[DATA EXTRACT]

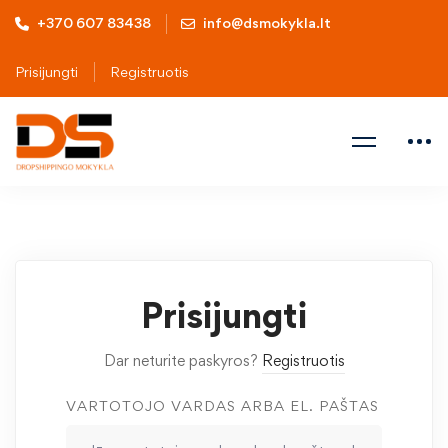
+370 607 83438
info@dsmokykla.lt
Prisijungti
Registruotis
Prisijungti
Dar neturite paskyros?
Registruotis
VARTOTOJO VARDAS ARBA EL. PAŠTAS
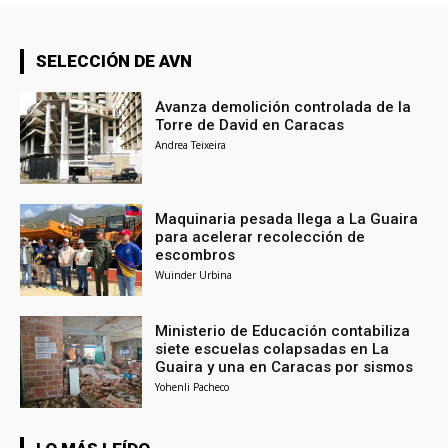
SELECCIÓN DE AVN
Avanza demolición controlada de la
Torre de David en Caracas
Andrea Teixeira
Maquinaria pesada llega a La Guaira
para acelerar recolección de
escombros
Wuinder Urbina
Ministerio de Educación contabiliza
siete escuelas colapsadas en La
Guaira y una en Caracas por sismos
Yohenli Pacheco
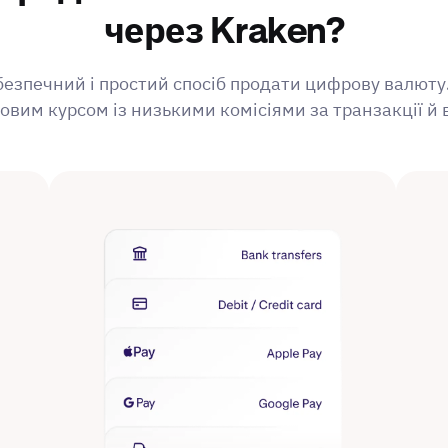
через Kraken?
безпечний і простий спосіб продати цифрову валют
овим курсом із низькими комісіями за транзакції й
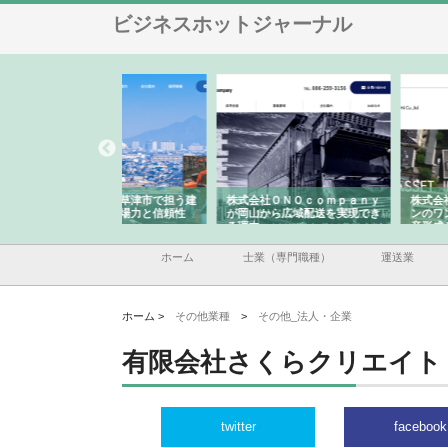
ビジネスホットジャーナル
翔栄が草津市で担う建
株式会社ＯＮＯｃｏｍｐａｎｙ
株式会社アセットイノベ
事の現場力と信頼性
が岡山から広域配送を実現でき
ンのワンルーム投資で始
る理由
産形成と老後準備
ホーム
士業（専門職種）
運送業
ホーム >
その他業種
>
その他_法人・企業
有限会社さくらクリエイト
twitter
facebook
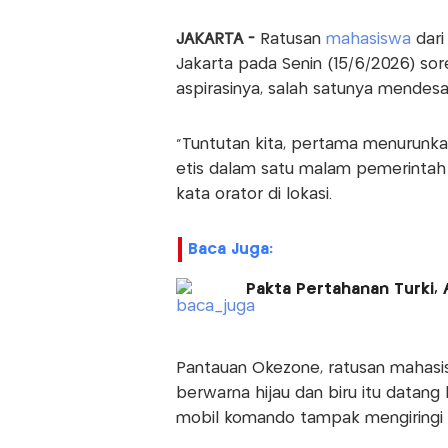
JAKARTA -
Ratusan
mahasiswa
dari
Jakarta pada Senin (15/6/2026) s
aspirasinya, salah satunya mende
"Tuntutan kita, pertama menurunka
etis dalam satu malam pemerintah 
kata orator di lokasi.
Baca Juga:
Pakta Pertahanan Turki, 
Pantauan Okezone, ratusan maha
berwarna hijau dan biru itu datang
mobil komando tampak mengiringi p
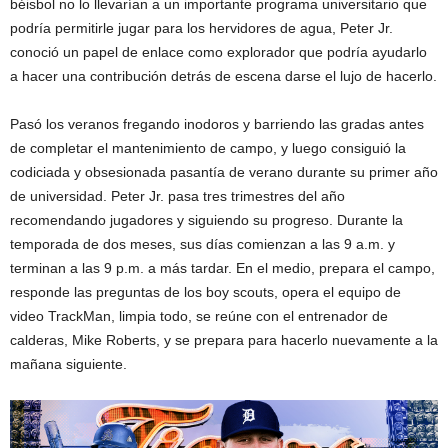
béisbol no lo llevarían a un importante programa universitario que
podría permitirle jugar para los hervidores de agua, Peter Jr.
conoció un papel de enlace como explorador que podría ayudarlo
a hacer una contribución detrás de escena darse el lujo de hacerlo.
Pasó los veranos fregando inodoros y barriendo las gradas antes
de completar el mantenimiento de campo, y luego consiguió la
codiciada y obsesionada pasantía de verano durante su primer año
de universidad. Peter Jr. pasa tres trimestres del año
recomendando jugadores y siguiendo su progreso. Durante la
temporada de dos meses, sus días comienzan a las 9 a.m. y
terminan a las 9 p.m. a más tardar. En el medio, prepara el campo,
responde las preguntas de los boy scouts, opera el equipo de
video TrackMan, limpia todo, se reúne con el entrenador de
calderas, Mike Roberts, y se prepara para hacerlo nuevamente a la
mañana siguiente.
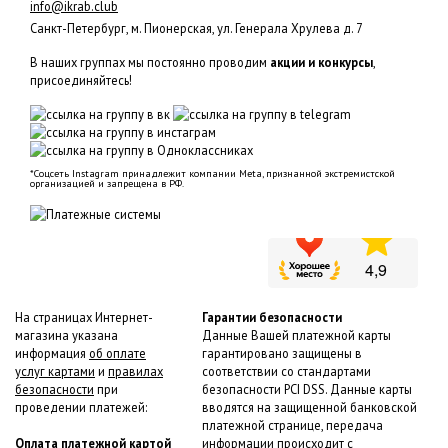
info@ikrab.club
Санкт-Петербург, м. Пионерская, ул. Генерала Хрулева д. 7
В наших группах мы постоянно проводим
акции и конкурсы
,
присоединяйтесь!
*Соцсеть Instagram принадлежит компании Meta, признанной экстремистской
организацией и запрещена в РФ.
На страницах Интернет-
Гарантии безопасности
магазина указана
Данные Вашей платежной карты
информация
об оплате
гарантировано защищены в
услуг картами
и
правилах
соответствии со стандартами
безопасности
при
безопасности PCI DSS. Данные карты
проведении платежей:
вводятся на защищенной банковской
платежной странице, передача
Оплата платежной картой
информации происходит с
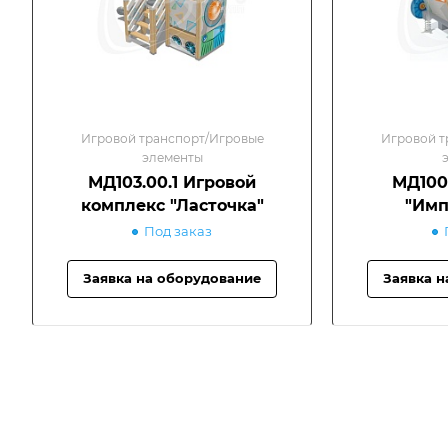
Игровой транспорт/Игровые
Игровой т
элементы
МД103.00.1 Игровой
МД100
комплекс "Ласточка"
"Имп
Под заказ
Заявка на оборудование
Заявка н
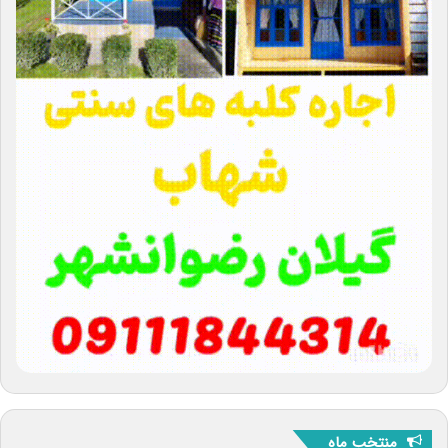
منتخب ماه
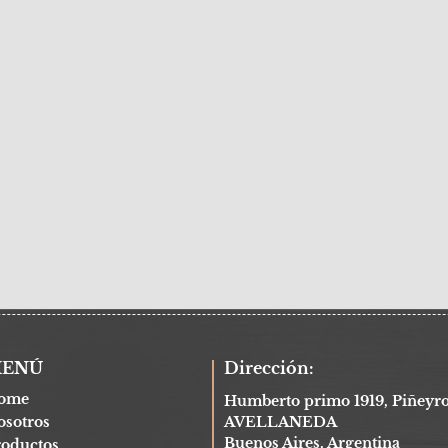
ENÚ
Dirección:
ome
Humberto primo 1919, Piñeyro
osotros
AVELLANEDA
Buenos Aires, Argentina
roductos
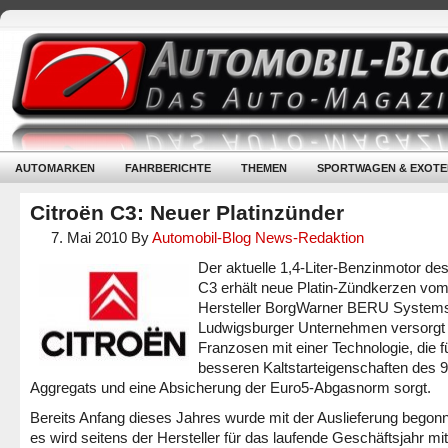
AUTOMARKEN
FAHRBERICHTE
THEMEN
SPORTWAGEN & EXOTE
Citroën C3: Neuer Platinzünder
7. Mai 2010
By
Automobil-Blog News-Redaktion
Der aktuelle 1,4-Liter-Benzinmotor des
C3 erhält neue Platin-Zündkerzen vo
Hersteller BorgWarner BERU System
Ludwigsburger Unternehmen versorgt
Franzosen mit einer Technologie, die f
besseren Kaltstarteigenschaften des 
Aggregats und eine Absicherung der Euro5-Abgasnorm sorgt.
Bereits Anfang dieses Jahres wurde mit der Auslieferung begon
es wird seitens der Hersteller für das laufende Geschäftsjahr mit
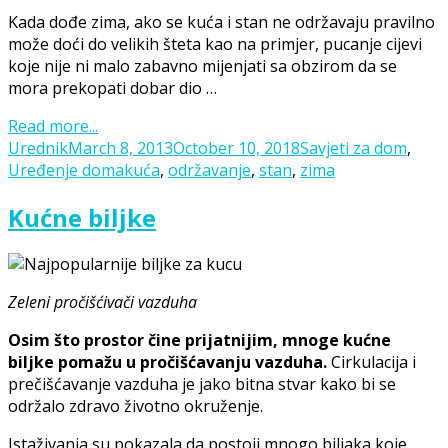
Kada dođe zima, ako se kuća i stan ne održavaju pravilno
može doći do velikih šteta kao na primjer, pucanje cijevi
koje nije ni malo zabavno mijenjati sa obzirom da se
mora prekopati dobar dio …
Read more...
Posted
Categories
Urednik
March 8, 2013
October 10, 2018
Savjeti za dom
,
on
Tags
Uređenje doma
kuća
,
održavanje
,
stan
,
zima
Kućne biljke
Zeleni pročišćivači vazduha
Osim što prostor čine prijatnijim, mnoge kućne
biljke pomažu u pročišćavanju vazduha.
Cirkulacija i
prečišćavanje vazduha je jako bitna stvar kako bi se
održalo zdravo životno okruženje.
Istaživanja su pokazala da postoji mnogo biljaka koje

[/DATA EXTRACT]

The entries above need an exact copy without their pictures.

+370 607 83438
info@dsmokykla.lt
Prisijungti
Registruotis
Prisijungti
Dar neturite paskyros?
Registruotis
VARTOTOJO VARDAS ARBA EL. PAŠTAS
SELECCIÓN DE AVN
Avanza demolición controlada de la
Torre de David en Caracas
Andrea Teixeira
Maquinaria pesada llega a La Guaira
para acelerar recolección de
escombros
Wuinder Urbina
Ministerio de Educación contabiliza
siete escuelas colapsadas en La
Guaira y una en Caracas por sismos
Yohenli Pacheco
через Kraken?
безпечний і простий спосіб продати цифрову валют
овим курсом із низькими комісіями за транзакції й
ビジネスホットジャーナル
翔栄が草津市で担う建
株式会社ＯＮＯｃｏｍｐａｎｙ
株式会社アセットイノベ
事の現場力と信頼性
が岡山から広域配送を実現でき
ンのワンルーム投資で始
る理由
産形成と老後準備
ホーム
士業（専門職種）
運送業
ホーム >
その他業種
>
その他_法人・企業
有限会社さくらクリエイト
twitter
facebook
JAKARTA -
Ratusan
mahasiswa
dari
Jakarta pada Senin (15/6/2026) s
aspirasinya, salah satunya mende
"Tuntutan kita, pertama menurunka
etis dalam satu malam pemerintah 
kata orator di lokasi.
Baca Juga:
Pakta Pertahanan Turki, 
Pantauan Okezone, ratusan maha
berwarna hijau dan biru itu datang
mobil komando tampak mengiringi p
béisbol no lo llevarían a un importante programa universitario que
podría permitirle jugar para los hervidores de agua, Peter Jr.
conoció un papel de enlace como explorador que podría ayudarlo
a hacer una contribución detrás de escena darse el lujo de hacerlo.
Pasó los veranos fregando inodoros y barriendo las gradas antes
de completar el mantenimiento de campo, y luego consiguió la
codiciada y obsesionada pasantía de verano durante su primer año
de universidad. Peter Jr. pasa tres trimestres del año
recomendando jugadores y siguiendo su progreso. Durante la
temporada de dos meses, sus días comienzan a las 9 a.m. y
terminan a las 9 p.m. a más tardar. En el medio, prepara el campo,
responde las preguntas de los boy scouts, opera el equipo de
video TrackMan, limpia todo, se reúne con el entrenador de
calderas, Mike Roberts, y se prepara para hacerlo nuevamente a la
mañana siguiente.
info@ikrab.club
Санкт-Петербург, м. Пионерская, ул. Генерала Хрулева д. 7
В наших группах мы постоянно проводим
акции и конкурсы
,
присоединяйтесь!
*Соцсеть Instagram принадлежит компании Meta, признанной экстремистской
организацией и запрещена в РФ.
На страницах Интернет-
Гарантии безопасности
магазина указана
Данные Вашей платежной карты
информация
об оплате
гарантировано защищены в
услуг картами
и
правилах
соответствии со стандартами
безопасности
при
безопасности PCI DSS. Данные карты
проведении платежей:
вводятся на защищенной банковской
платежной странице, передача
Оплата платежной картой
информации происходит с
Игровой транспорт/Игровые
Игровой т
элементы
МД103.00.1 Игровой
МД100
комплекс "Ласточка"
"Имп
Под заказ
Заявка на оборудование
Заявка н
منتخب ماه
ENÚ
Dirección:
ome
Humberto primo 1919, Piñeyro
osotros
AVELLANEDA
Buenos Aires, Argentina
roductos
AUTOMARKEN
FAHRBERICHTE
THEMEN
SPORTWAGEN & EXOTE
Citroën C3: Neuer Platinzünder
7. Mai 2010
By
Automobil-Blog News-Redaktion
Der aktuelle 1,4-Liter-Benzinmotor des
C3 erhält neue Platin-Zündkerzen vo
Hersteller BorgWarner BERU System
Ludwigsburger Unternehmen versorgt
Franzosen mit einer Technologie, die f
besseren Kaltstarteigenschaften des 
Aggregats und eine Absicherung der Euro5-Abgasnorm sorgt.
Bereits Anfang dieses Jahres wurde mit der Auslieferung begon
es wird seitens der Hersteller für das laufende Geschäftsjahr mit
Kada dođe zima, ako se kuća i stan ne održavaju pravilno
može doći do velikih šteta kao na primjer, pucanje cijevi
koje nije ni malo zabavno mijenjati sa obzirom da se
mora prekopati dobar dio …
Read more...
Posted
Categories
Urednik
March 8, 2013
October 10, 2018
Savjeti za dom
,
on
Tags
Uređenje doma
kuća
,
održavanje
,
stan
,
zima
Kućne biljke
Zeleni pročišćivači vazduha
Osim što prostor čine prijatnijim, mnoge kućne
biljke pomažu u pročišćavanju vazduha.
Cirkulacija i
prečišćavanje vazduha je jako bitna stvar kako bi se
održalo zdravo životno okruženje.
Istaživanja su pokazala da postoji mnogo biljaka koje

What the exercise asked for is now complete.